La mota como símbolo de liberación, toque tras toque, y algunas pastas, en el camino como hombres de ninguna parte. No importa el destino sino el transcurrir, parecen decir los personajes de Easy Rider en un diálogo de desaprobación vana, pero directa; de una aparente libertad concedida en aquella nación. Chatarras cual hombres, hombres en goce de su bastardía, sostenidos por música ad hoc que rezumba al trueno de las máquinas, antaño por el golpeteo de los casquillos de los caballos de forajidos asaltando carretas; pero Fonda y Hooper andan desarmados, enfrentando a sus fantasmas soportados por una idílica, puritana e idiota fantasía generacional llamada: adultos. Y curiosamente, para dar credibilidad a la historia, adoptan la espantosa moraleja de Capote, al discernir la estulticia de una nación que ha adoptado el asesinato como cultura: cualquier ciudadano puede morir, sí, A sangre fría.
A 40 años, la vieja película se mira divertida, ridícula, romántica e inverosímil. Sólo eso, pero anteponiendo que “teníamos un país maravilloso”, según dice Nicholson –emblema de la justicia, un abogado, pues, en el diálogo más lúcido de la película y, fumando un churro.

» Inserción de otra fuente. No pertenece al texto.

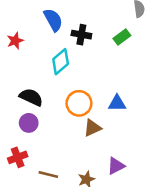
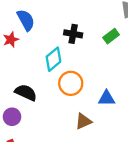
blue semicircle: (53, 20) -> (26, 20), moved
orange circle: (79, 103) -> (71, 83), moved
purple circle: (29, 123) -> (12, 117), moved

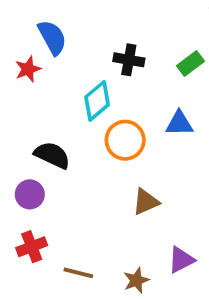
blue triangle: (106, 98) -> (179, 123), moved

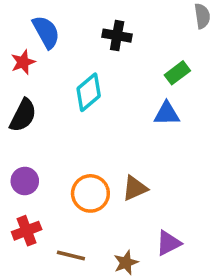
black cross: (129, 60) -> (117, 36), moved
green rectangle: (191, 64) -> (177, 73), moved
orange circle: (125, 140) -> (90, 193), moved
black semicircle: (52, 155) -> (23, 115), moved, turned 92

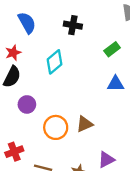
red star: (23, 62) -> (13, 53), moved
blue triangle: (167, 114) -> (116, 84), moved
purple circle: (25, 181) -> (27, 104), moved

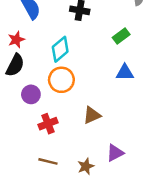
orange circle: (56, 127) -> (61, 80), moved
red cross: (14, 152) -> (48, 124), moved

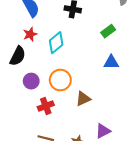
red star: (16, 40) -> (30, 34), moved
orange circle: (61, 80) -> (60, 80), moved

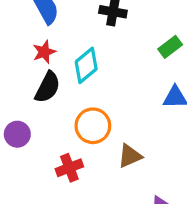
black semicircle: (18, 56) -> (48, 87), moved
purple circle: (31, 81) -> (17, 134), moved

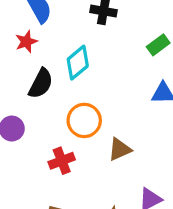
red star: (44, 52) -> (26, 42), moved

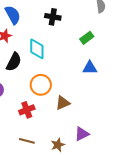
cyan diamond: (78, 63) -> (37, 49), turned -50

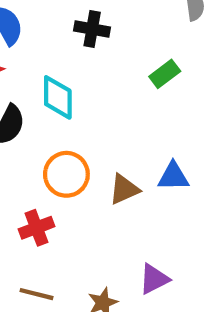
blue triangle: (90, 68) -> (173, 176), moved
brown triangle: (63, 103) -> (124, 189), moved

Finalmente todo entra en la lógica del mercado y, a 40 años de esta bella epopeya generacional, el mensaje sigue siendo el mismo: legalización como la única salida a un mercado que violenta las seguridades nacionales. La ruta del dinero se huele y traza sus rutas por las bolsas de valores, los bancos y las corruptas policías. Los operadores de Estado apenas pueden ocultar la narcoeconomía.
Saltar de alegría no es un delito, dicen una y otra vez, Fonda y Hooper, bien pachecos.